ROGUE

The back lot was quiet, the kind of quiet that only settled in after the noise died down and the music inside the clubhouse bled into memory.

I lit a cigarette and leaned against the cinder block wall, letting the smoke burn slow in my lungs. The sky was thick with stars, but they didn’t mean shit to me. Nothing romantic about constellations when your heart’s been dragged through the mud and lit on fire.

Inside, the usual scene played out—girls in barely-there shorts laughing too loud, brothers tossing back beer and throwing darts. Trigger was probably trying to get laid again. Maddox had some new flavor on his lap. It was all background noise now. It used to mean something. Now it just felt... tired.

A door opened behind me. Boots on concrete. Heels, too. I didn’t look.

“Rogue,” came a voice like sugar and smoke. “You coming back in?”

“No.”

“You sure? We were thinking a little three-way action. Could take your mind off things.”

I turned just enough to shoot her a look. One that made her blink and step back, eyes dropping to the gravel.

“Not interested.”

She muttered something under her breath and vanished, heels clicking back inside.

I exhaled again and let the silence creep back in.

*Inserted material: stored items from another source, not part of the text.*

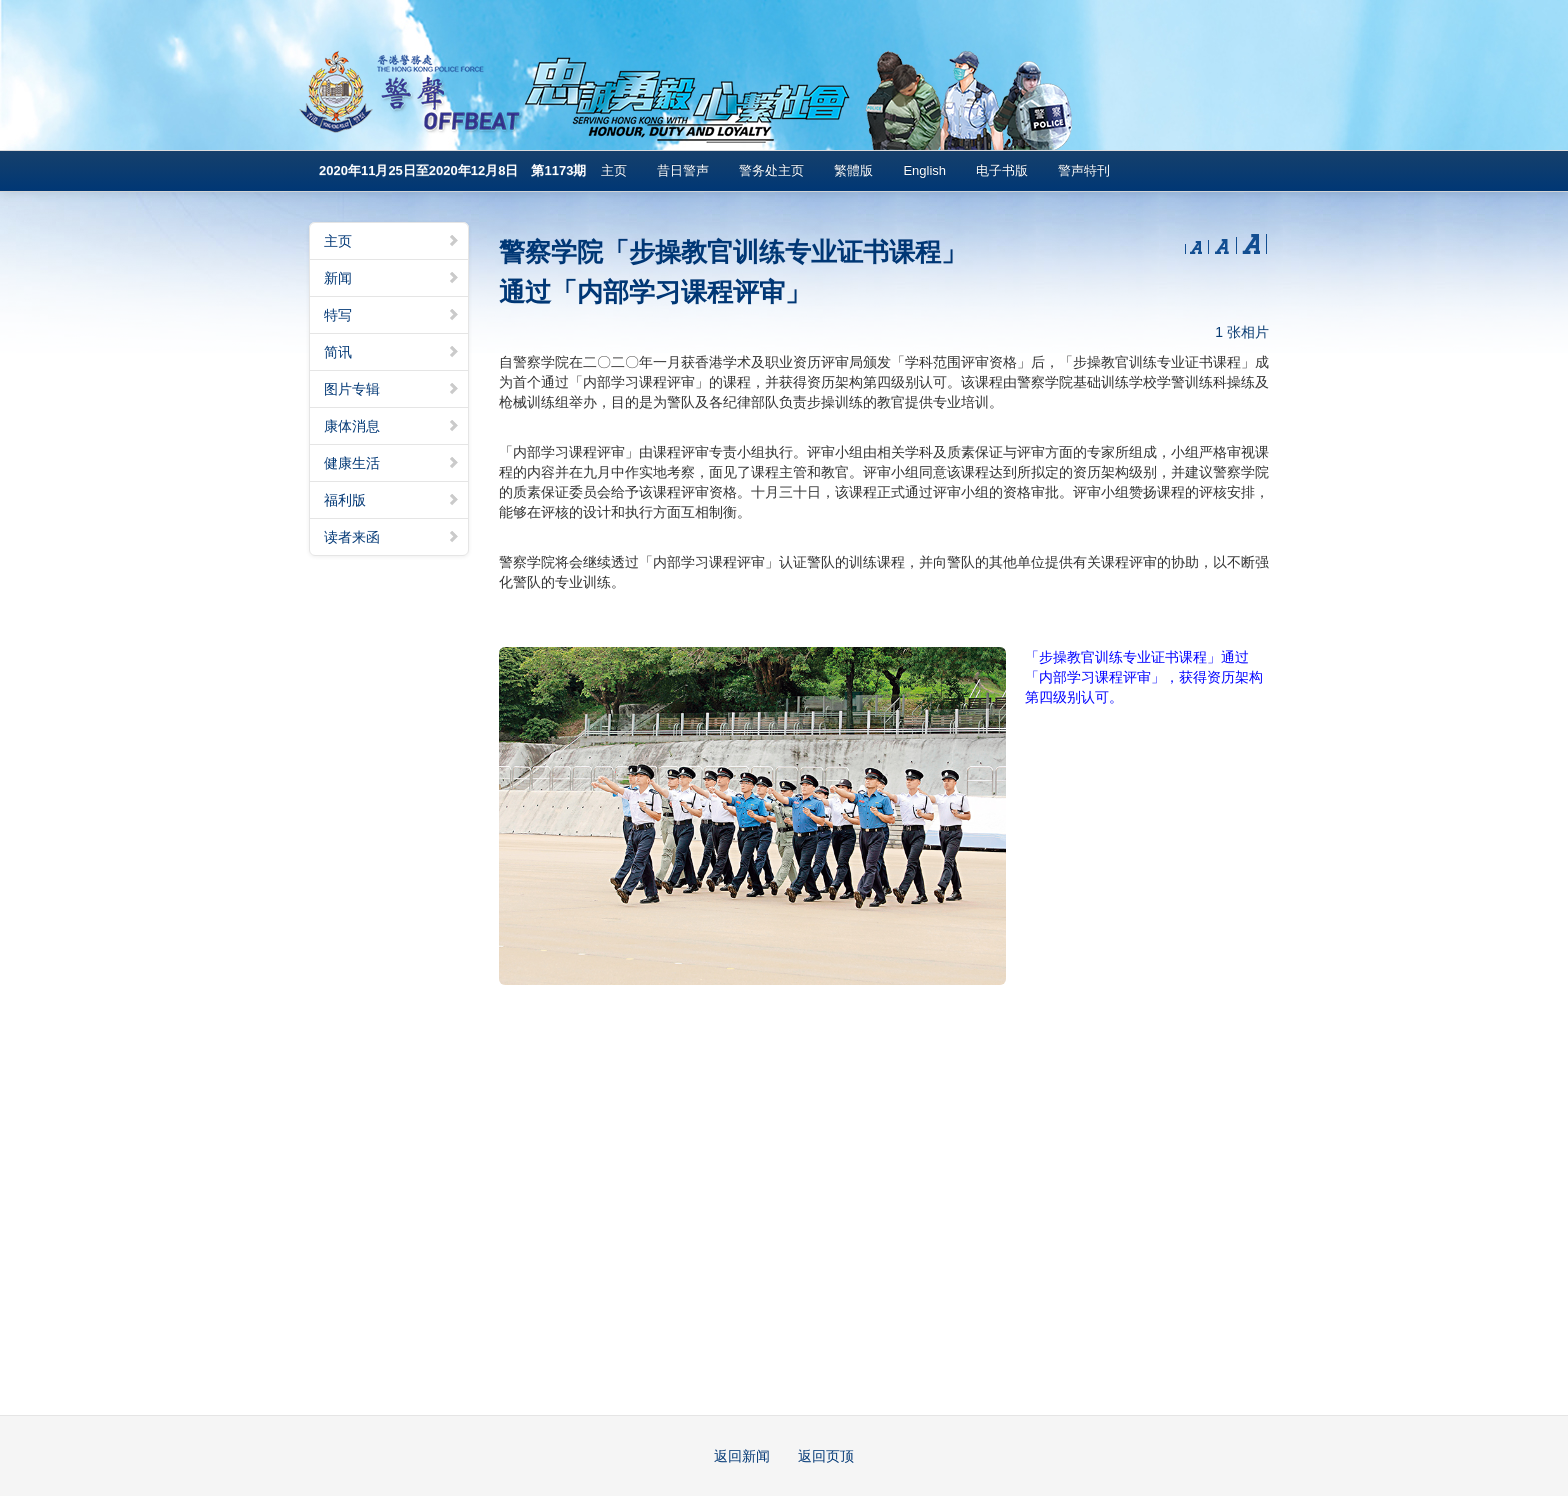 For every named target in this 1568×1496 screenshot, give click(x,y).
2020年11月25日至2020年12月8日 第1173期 (452, 170)
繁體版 (853, 170)
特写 (392, 315)
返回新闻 (742, 1456)
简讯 (392, 352)
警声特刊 (1084, 170)
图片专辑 (392, 389)
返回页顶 (826, 1456)
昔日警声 (683, 170)
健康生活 (392, 463)
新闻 (392, 278)
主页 (614, 170)
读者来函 (392, 537)
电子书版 (1002, 170)
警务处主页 (771, 170)
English (924, 170)
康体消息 (392, 426)
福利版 (392, 500)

Truth was, I hadn’t touched anyone in weeks. Hell, maybe months. I could’ve had any of ‘em — the hangers-on, the club girls, the new ones always trying to catch my eye. But they didn’t get it. They didn’t know what it meant to carry weight. To have your trust shattered and still keep the mask on.

Brielle had taught me that.

She was the first woman I let past the walls. The only one who saw the man behind the leather cut. I was gonna propose. I’d picked out a ring. I even had Maddox help me set it up — candles, a rooftop, the whole damn thing.

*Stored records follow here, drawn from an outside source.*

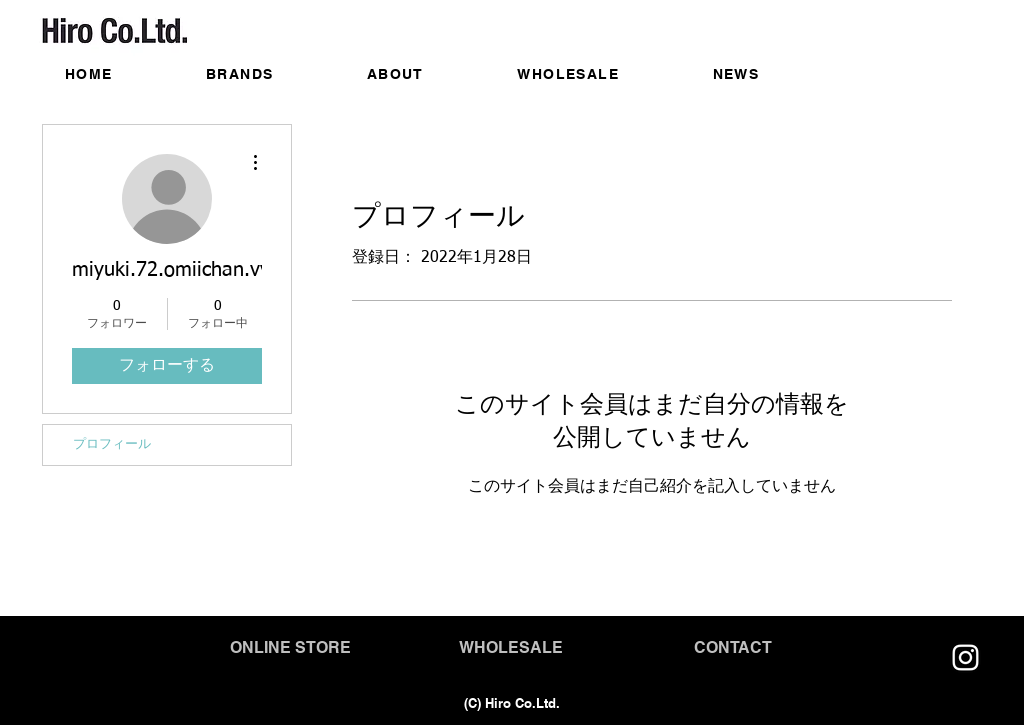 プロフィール (112, 444)
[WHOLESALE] (511, 647)
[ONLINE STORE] (290, 647)
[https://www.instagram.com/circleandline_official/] (965, 657)
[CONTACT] (733, 647)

Then she went and spread her legs for someone wearing a different patch.

I found out when Diesel saw them coming out of a cheap motel and damn near wrecked his bike trying to call me.

She didn’t even try to deny it.

Said I was “too closed off.” That she needed to feel “alive.”

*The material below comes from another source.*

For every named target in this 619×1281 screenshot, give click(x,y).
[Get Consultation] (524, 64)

I felt plenty alive when I put my fist through a wall and almost broke my hand.

Now I felt... nothing.

Just smoke, sweat, and the hollow ache of what could’ve been.

I ground the cigarette out with my boot and looked up at the stars again.

Maybe something was coming.

Maybe not.

But I was tired of the emptiness.

I just didn’t know what the hell I needed to fill it.

She walkedin like she wasn’t afraid of the devil himself.

I saw her before she even opened the door. Tight jeans, boots, hair up like she didn’t have time to bother making herself pretty—and didn’t need to. She had that look, like she’d survived something. Maybe a few somethings. I’d seen that look in the mirror more than once.

I didn’t trust her. But damn, I noticed her.